The configuration file config.cfg contains 10 databases. Five of the databases have the value of upgrade_node set to denver01. The remaining five have the value of upgrade_node set to denver02. If AutoUpgrade is run on the server denver01 using the configuration file config.cfg, then AutoUpgrade only processes the databases where upgrade_node is set to denver01. It ignores the databases where upgrade_node is set to denver02. The utility hostname identifies the value used to resolve the upgrade node

Example:

hostname
denver02
sales1.upgrade_node=denver01

Locally Modifiable Global Parameters for AutoUpgrade Configuration File

Locally modifiable global parameters are parameters that you set both globally, and as you require, set locally, so that you can better control AutoUpgrade job processing.

Usage Notes

Locally modifiable global parameters are required parameters. You must define these parameters in your AutoUpgrade configuration file, either globally, or locally. With locally modifiable global parameters, you can use the prefix global to set values as global parameters for all jobs in your AutoUpgrade configuration file, but reset the same parameter with a local job prefix for a particular job in the same configuration file. You can also choose to set locally modifiable global parameters only as local parameters for each AutoUpgrade job.

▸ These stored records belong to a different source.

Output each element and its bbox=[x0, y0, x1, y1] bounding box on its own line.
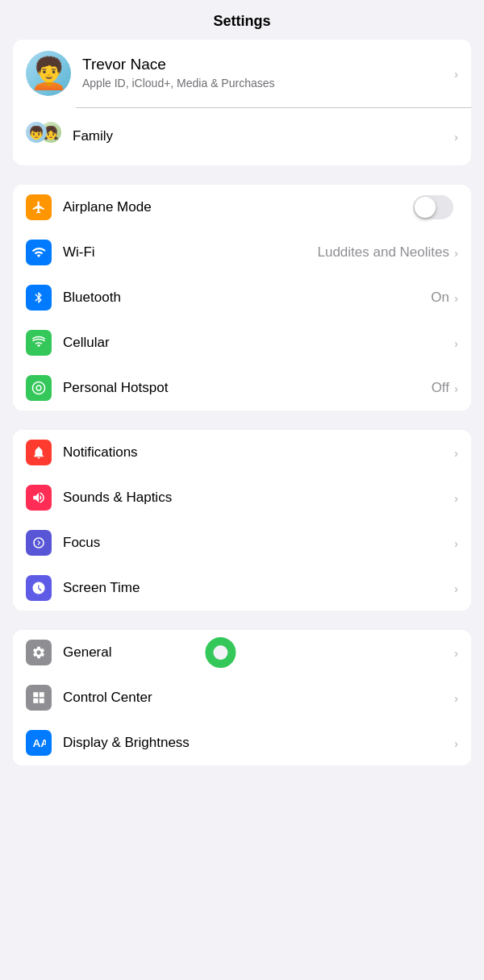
airplane-mode-toggle[interactable] bbox=[413, 195, 453, 219]
personal-hotspot-chevron: › bbox=[454, 382, 458, 395]
airplane-mode-icon bbox=[26, 194, 52, 220]
wifi-label: Wi-Fi bbox=[63, 244, 317, 261]
control-center-row[interactable]: Control Center › bbox=[13, 675, 471, 720]
family-label: Family bbox=[73, 128, 454, 144]
notifications-chevron: › bbox=[454, 446, 458, 460]
cellular-row[interactable]: Cellular › bbox=[13, 320, 471, 365]
cellular-label: Cellular bbox=[63, 335, 454, 351]
personal-hotspot-value: Off bbox=[432, 380, 449, 396]
general-indicator-inner bbox=[213, 645, 227, 660]
bluetooth-icon bbox=[26, 285, 52, 311]
cellular-icon bbox=[26, 330, 52, 356]
bluetooth-label: Bluetooth bbox=[63, 290, 431, 306]
control-center-chevron: › bbox=[454, 691, 458, 705]
airplane-mode-label: Airplane Mode bbox=[63, 199, 413, 215]
notifications-label: Notifications bbox=[63, 444, 454, 461]
screen-time-chevron: › bbox=[454, 582, 458, 595]
screen-time-label: Screen Time bbox=[63, 580, 454, 596]
wifi-value: Luddites and Neolites bbox=[317, 244, 449, 261]
page-title: Settings bbox=[0, 0, 484, 40]
notifications-row[interactable]: Notifications › bbox=[13, 430, 471, 475]
wifi-row[interactable]: Wi-Fi Luddites and Neolites › bbox=[13, 230, 471, 275]
sounds-row[interactable]: Sounds & Haptics › bbox=[13, 475, 471, 520]
wifi-chevron: › bbox=[454, 246, 458, 260]
general-row[interactable]: General › bbox=[13, 630, 471, 675]
avatar: 🧑‍🦱 bbox=[26, 51, 71, 96]
focus-row[interactable]: Focus › bbox=[13, 520, 471, 565]
family-chevron: › bbox=[454, 130, 458, 144]
sounds-label: Sounds & Haptics bbox=[63, 490, 454, 506]
profile-section: 🧑‍🦱 Trevor Nace Apple ID, iCloud+, Media… bbox=[13, 40, 471, 165]
connectivity-section: Airplane Mode Wi-Fi Luddites and Neolite… bbox=[13, 185, 471, 411]
display-row[interactable]: AA Display & Brightness › bbox=[13, 720, 471, 765]
sounds-chevron: › bbox=[454, 491, 458, 505]
profile-row[interactable]: 🧑‍🦱 Trevor Nace Apple ID, iCloud+, Media… bbox=[13, 40, 471, 107]
personal-hotspot-label: Personal Hotspot bbox=[63, 380, 432, 396]
control-center-label: Control Center bbox=[63, 690, 454, 706]
profile-name: Trevor Nace bbox=[82, 55, 454, 75]
general-chevron: › bbox=[454, 646, 458, 660]
focus-chevron: › bbox=[454, 536, 458, 550]
display-label: Display & Brightness bbox=[63, 735, 454, 751]
airplane-mode-row[interactable]: Airplane Mode bbox=[13, 185, 471, 230]
notifications-icon bbox=[26, 440, 52, 465]
sounds-icon bbox=[26, 485, 52, 511]
airplane-mode-toggle-knob bbox=[415, 197, 436, 218]
focus-icon bbox=[26, 530, 52, 556]
general-label: General bbox=[63, 644, 454, 661]
control-center-icon bbox=[26, 685, 52, 711]
family-avatar-1: 👦 bbox=[26, 122, 47, 143]
personal-hotspot-icon bbox=[26, 375, 52, 401]
profile-subtitle: Apple ID, iCloud+, Media & Purchases bbox=[82, 76, 454, 92]
screen-time-icon bbox=[26, 575, 52, 601]
family-row[interactable]: 👦 👧 Family › bbox=[13, 107, 471, 165]
svg-text:AA: AA bbox=[33, 737, 47, 749]
cellular-chevron: › bbox=[454, 336, 458, 350]
screen-time-row[interactable]: Screen Time › bbox=[13, 565, 471, 611]
display-icon: AA bbox=[26, 730, 52, 756]
profile-text: Trevor Nace Apple ID, iCloud+, Media & P… bbox=[82, 55, 454, 91]
bluetooth-chevron: › bbox=[454, 291, 458, 305]
bluetooth-value: On bbox=[431, 290, 449, 306]
general-icon bbox=[26, 640, 52, 665]
general-indicator bbox=[205, 637, 236, 668]
bluetooth-row[interactable]: Bluetooth On › bbox=[13, 275, 471, 320]
display-chevron: › bbox=[454, 736, 458, 750]
profile-chevron: › bbox=[454, 67, 458, 81]
general-section: General › Control Center › AA Display & … bbox=[13, 630, 471, 765]
wifi-icon bbox=[26, 240, 52, 265]
notifications-section: Notifications › Sounds & Haptics › Focus… bbox=[13, 430, 471, 611]
family-avatars: 👦 👧 bbox=[26, 119, 61, 154]
focus-label: Focus bbox=[63, 535, 454, 551]
personal-hotspot-row[interactable]: Personal Hotspot Off › bbox=[13, 365, 471, 411]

When a locally modifiable global parameter is set both with a global prefix, and with a local job prefix, the locally modified parameter value overrides the global parameter values for the job identified by the prefix that you use with the parameter. The syntax you use is in the form global.target_home=Global target Oracle home, and database.target_home=local target Oracle home.

Example:

In the AutoUpgrade configuration file, the required parameter target_home is set globally to one Oracle home path. But in the configuration file, the same parameter is set locally to a different Oracle home path. As AutoUpgrade processes the jobs in the configuration file, it uses the locally defined path for target_home for the job defined by the prefix upgrade3, overriding the global parameter setting:

global.target_home=/u01/app/oracle/19.0.0.0/dbhome01
upgrade3.target_home=/u03/app/oracle3/12.2.0.1/dbhome3

Table 3-3 Locally Modifiable Global Parameters for AutoUpgrade Configuration Files

Parameter Description

target_version

(Optional) Specifies the target release version on which you want AutoUpgrade to perform the upgrade. AutoUpgrade uses the release version information that you provide in this parameter to ensure that the correct checks and fixups are used for the target Oracle Database release to which you are upgrading. The format for this parameter are period-delimited values of valid Oracle versions.

Valid values

  • 12.2
  • 18
  • 19
  • 20

This option is only required if the target home is not present on the system, or if the target home is a 12.2 release. Otherwise, AutoUpgrade can derive the target release value.

Example:

global.target_version=18
employees.target_version=12.2
target_home

Specifies the target Oracle home (ORACLE_HOME) path.

Example:

global.target_home=/u01/app/oracle/19.0.0/dbhome01
sales4.target_home=/u04/app/oracle4/19.0.0/dbhome04
target_base

Specifies the target ORACLE_BASE path for the target Oracle home.